--- WORK TO COMPLETE ---
Where does the word "Juvenil" appear in the data? Copy every line that holds it.

>>>>

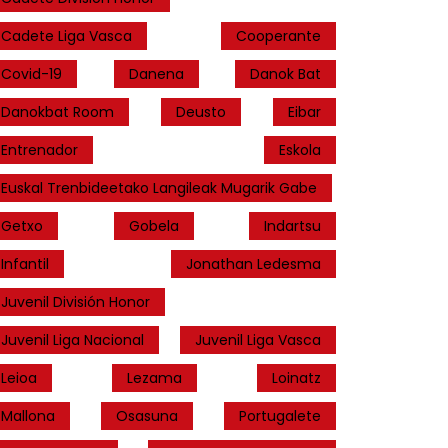
Cadete Liga Vasca
Cooperante
Covid-19
Danena
Danok Bat
Danokbat Room
Deusto
Eibar
Entrenador
Eskola
Euskal Trenbideetako Langileak Mugarik Gabe
Getxo
Gobela
Indartsu
Infantil
Jonathan Ledesma
Juvenil División Honor
Juvenil Liga Nacional
Juvenil Liga Vasca
Leioa
Lezama
Loinatz
Mallona
Osasuna
Portugalete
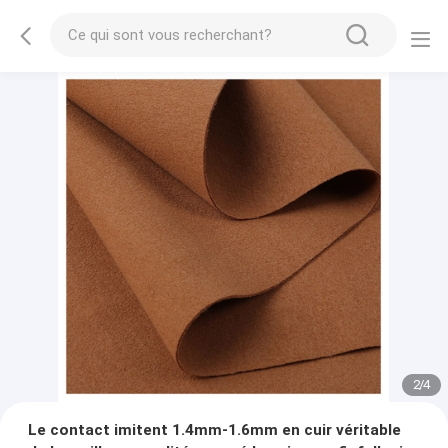
2
/
4
Le contact imitent 1.4mm-1.6mm en cuir véritable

<<<<

--- WRITTEN REPLY ---
Juvenil División Honor
Juvenil Liga Nacional
Juvenil Liga Vasca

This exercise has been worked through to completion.